The children of Lee and Sandra Christensen, Lawson and her brother both grew up in Pittsburg. Their father was Pittsburg State University registrar before his retirement, and their mother was chairman of the curriculum and instruction department.
Henrik went to Brown University and the University of Kansas, then attended a university in Denmark for a year. At the time he was diagnosed with brain cancer, he was working with international students at KU.
“He loved that, and I think that’s what he would have continued doing,” Lawson said.
She attended KU for a year, then returned to PSU. She and her husband, Josh Lawson, reside in Aiken, S.C., with their daughter, Lane, 2.
“I was in nursing school, on the first day of my second semester, when my brother was diagnosed with brain cancer, on Jan. 4, 2006,” Lawson said. “I couldn’t finish at that point. But it seemed like everything I had learned that semester was what I needed to take care of Henrik.”
She was astonished that her brother had developed brain cancer.
“He was the healthiest person I knew,” Lawson said. “Of all the 6 billion people on earth, Henrik was the last person I would have thought would get brain cancer.”
The first symptoms had come, she said, when Henrik began having trouble with words and writing.
“I received a Christmas card from him, and he’d written some words twice,” Lawson said. “He would transpose things, and he was having trouble finding students’ files. It’s ironic he would get something that affected his brain because he was so brilliant.”
Christensen underwent surgery at Mayo Clinic, but the cancer returned. Lawson came home to help care for him.
“My husband was amazing,” she said. “Our daughter was 6 months old then, and Josh said, ‘Go home and do what you have to do,’ so I brought Lane with me and came home to Pittsburg.”

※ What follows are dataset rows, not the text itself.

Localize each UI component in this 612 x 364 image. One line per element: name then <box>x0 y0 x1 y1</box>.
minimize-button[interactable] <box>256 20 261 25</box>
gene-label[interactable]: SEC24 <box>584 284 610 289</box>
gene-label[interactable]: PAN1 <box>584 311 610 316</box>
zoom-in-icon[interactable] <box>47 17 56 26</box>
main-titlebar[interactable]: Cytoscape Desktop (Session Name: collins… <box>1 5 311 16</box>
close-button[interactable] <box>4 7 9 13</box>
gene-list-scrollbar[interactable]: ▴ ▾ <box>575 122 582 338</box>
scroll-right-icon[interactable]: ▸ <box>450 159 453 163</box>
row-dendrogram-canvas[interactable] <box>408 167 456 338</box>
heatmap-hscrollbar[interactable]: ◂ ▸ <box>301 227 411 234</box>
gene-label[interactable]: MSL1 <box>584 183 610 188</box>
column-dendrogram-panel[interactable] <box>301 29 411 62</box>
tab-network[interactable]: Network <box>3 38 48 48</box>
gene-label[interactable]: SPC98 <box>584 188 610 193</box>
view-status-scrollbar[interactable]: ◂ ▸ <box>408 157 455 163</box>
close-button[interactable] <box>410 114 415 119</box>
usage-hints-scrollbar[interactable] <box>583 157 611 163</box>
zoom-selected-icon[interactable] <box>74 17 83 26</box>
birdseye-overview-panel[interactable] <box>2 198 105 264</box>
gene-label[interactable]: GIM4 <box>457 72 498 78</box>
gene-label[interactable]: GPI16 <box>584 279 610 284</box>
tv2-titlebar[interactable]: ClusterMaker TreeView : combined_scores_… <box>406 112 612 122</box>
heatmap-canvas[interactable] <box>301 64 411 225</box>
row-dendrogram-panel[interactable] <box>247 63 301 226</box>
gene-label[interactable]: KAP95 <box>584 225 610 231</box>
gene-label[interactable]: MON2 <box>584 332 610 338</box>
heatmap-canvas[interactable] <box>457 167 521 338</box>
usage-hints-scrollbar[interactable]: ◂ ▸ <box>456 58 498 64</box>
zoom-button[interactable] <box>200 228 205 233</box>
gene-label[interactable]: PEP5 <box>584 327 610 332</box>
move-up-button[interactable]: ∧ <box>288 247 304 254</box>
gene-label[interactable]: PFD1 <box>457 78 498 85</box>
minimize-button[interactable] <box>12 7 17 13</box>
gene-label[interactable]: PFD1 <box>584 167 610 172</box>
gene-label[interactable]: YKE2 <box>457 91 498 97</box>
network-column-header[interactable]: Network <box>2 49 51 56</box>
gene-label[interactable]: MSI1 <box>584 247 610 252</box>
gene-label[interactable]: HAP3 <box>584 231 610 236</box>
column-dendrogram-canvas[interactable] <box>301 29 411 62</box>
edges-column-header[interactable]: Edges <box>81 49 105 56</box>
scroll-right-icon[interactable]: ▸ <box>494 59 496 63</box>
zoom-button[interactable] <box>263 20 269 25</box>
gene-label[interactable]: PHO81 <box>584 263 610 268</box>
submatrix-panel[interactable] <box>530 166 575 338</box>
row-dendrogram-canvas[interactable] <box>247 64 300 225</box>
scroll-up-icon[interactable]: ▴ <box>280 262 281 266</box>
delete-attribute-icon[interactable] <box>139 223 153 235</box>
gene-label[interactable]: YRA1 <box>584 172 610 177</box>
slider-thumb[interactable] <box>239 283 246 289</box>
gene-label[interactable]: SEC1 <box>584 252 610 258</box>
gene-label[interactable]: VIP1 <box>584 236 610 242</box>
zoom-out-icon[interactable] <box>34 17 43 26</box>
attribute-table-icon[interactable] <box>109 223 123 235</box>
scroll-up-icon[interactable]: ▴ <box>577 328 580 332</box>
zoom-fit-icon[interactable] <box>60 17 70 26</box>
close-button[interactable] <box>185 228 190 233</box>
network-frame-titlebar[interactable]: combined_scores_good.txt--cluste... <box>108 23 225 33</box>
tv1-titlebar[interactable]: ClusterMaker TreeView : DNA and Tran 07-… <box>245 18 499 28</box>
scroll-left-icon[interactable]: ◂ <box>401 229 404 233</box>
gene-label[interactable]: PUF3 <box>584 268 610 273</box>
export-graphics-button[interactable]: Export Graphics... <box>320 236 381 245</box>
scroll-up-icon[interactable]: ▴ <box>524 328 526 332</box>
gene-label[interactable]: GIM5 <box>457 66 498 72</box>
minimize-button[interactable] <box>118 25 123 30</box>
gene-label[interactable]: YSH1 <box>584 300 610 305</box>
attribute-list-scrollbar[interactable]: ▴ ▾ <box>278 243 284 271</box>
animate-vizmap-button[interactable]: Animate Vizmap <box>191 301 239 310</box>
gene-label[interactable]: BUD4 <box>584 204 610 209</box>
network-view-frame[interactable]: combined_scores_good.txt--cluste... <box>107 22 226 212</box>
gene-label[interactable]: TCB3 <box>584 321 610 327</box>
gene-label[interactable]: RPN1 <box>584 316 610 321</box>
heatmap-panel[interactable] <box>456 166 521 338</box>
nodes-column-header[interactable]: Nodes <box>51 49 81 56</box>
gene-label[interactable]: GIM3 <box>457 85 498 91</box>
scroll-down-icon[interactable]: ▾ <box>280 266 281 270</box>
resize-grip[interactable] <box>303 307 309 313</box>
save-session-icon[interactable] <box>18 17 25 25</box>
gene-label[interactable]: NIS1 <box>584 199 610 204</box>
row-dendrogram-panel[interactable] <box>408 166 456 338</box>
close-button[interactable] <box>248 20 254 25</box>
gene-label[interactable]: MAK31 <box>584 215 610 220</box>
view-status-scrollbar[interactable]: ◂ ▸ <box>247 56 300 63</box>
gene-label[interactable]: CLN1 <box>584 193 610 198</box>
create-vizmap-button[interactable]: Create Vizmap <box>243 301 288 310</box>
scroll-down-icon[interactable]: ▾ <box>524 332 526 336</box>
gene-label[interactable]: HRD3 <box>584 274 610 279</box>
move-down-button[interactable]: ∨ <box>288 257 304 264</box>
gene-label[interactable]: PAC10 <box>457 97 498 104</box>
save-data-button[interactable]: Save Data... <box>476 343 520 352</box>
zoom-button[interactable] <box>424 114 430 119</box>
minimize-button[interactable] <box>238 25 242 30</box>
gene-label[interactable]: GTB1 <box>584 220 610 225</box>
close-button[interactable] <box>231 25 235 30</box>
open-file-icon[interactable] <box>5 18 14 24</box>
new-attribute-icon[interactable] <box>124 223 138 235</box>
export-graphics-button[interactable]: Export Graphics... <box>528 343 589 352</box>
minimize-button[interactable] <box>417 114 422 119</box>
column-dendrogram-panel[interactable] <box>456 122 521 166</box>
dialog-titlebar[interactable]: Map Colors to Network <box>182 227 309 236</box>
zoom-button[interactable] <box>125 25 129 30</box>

She said another close friend, Wayne Bockelman, helped care for her brother.
“We call Wayne our angel,” Lawson said. “But really, Henrik was taking care of us. He never complained, not once. He never got angry that this had happened to him. I said once, ‘It’s not fair,’ and he just said, ‘What’s fair?’”
Through the Mayo clinic, she became aware of Brains Together for a Cure, an organization that funds brain tumor research. Another good friend, Tom Kreissler, ran the Chicago Marathon to raise money for the organization.
“I wanted to run, but I was too busy taking care of Henrik to train,” Lawson said.
On Oct. 11, though, she completed the Chicago Marathon.
“I told Henrik once that I wanted to run a marathon, and he said, ‘Greer, humans aren’t meant to run that far’,” she said. “The marathon was a euphoric experience for me. I’d do it again in another year.”
She loves running.
“It’s my meditation,” she said. “It’s my time to talk to God and to Henrik.”
Lawson feels that her brother’s spirit may still be around, comforting those who loved him.
“Henrik loved photography as a hobby, and he once took a photo of a redwood stump, after our father had cut down the tree,” she said. “On the stump was a perfect shape of a heart. Shortly after Henrik’s death, our father was walking with Lane, who was 1 year old, and she broke away from him went over, picked up something that perfectly fit her hand, and gave it to her grandfather. It was a rock that almost looked like somebody had carved it into the perfect shape of a heart. At that moment, I knew my brother was OK. I framed that rock and put it in Lane’s room.”
Two months later, Lawson was walking with her family at Myrtle Beach.
“I asked Henrik if he’d let me know he’s all right,” she said. “Lane went over to a crack in the sidewalk and picked up a heart-shaped rock. I framed that one and gave it to my mother. Henrik is OK and we’re OK, but some days are harder than others.”
Lawson said that all interested persons, whether they knew her brother or not, are welcome to show up Friday at Wilderness Park to “Hike for Henrik.”
“Anyone who can’t be with us can go out of their house, walk a block and think of something good,” she said.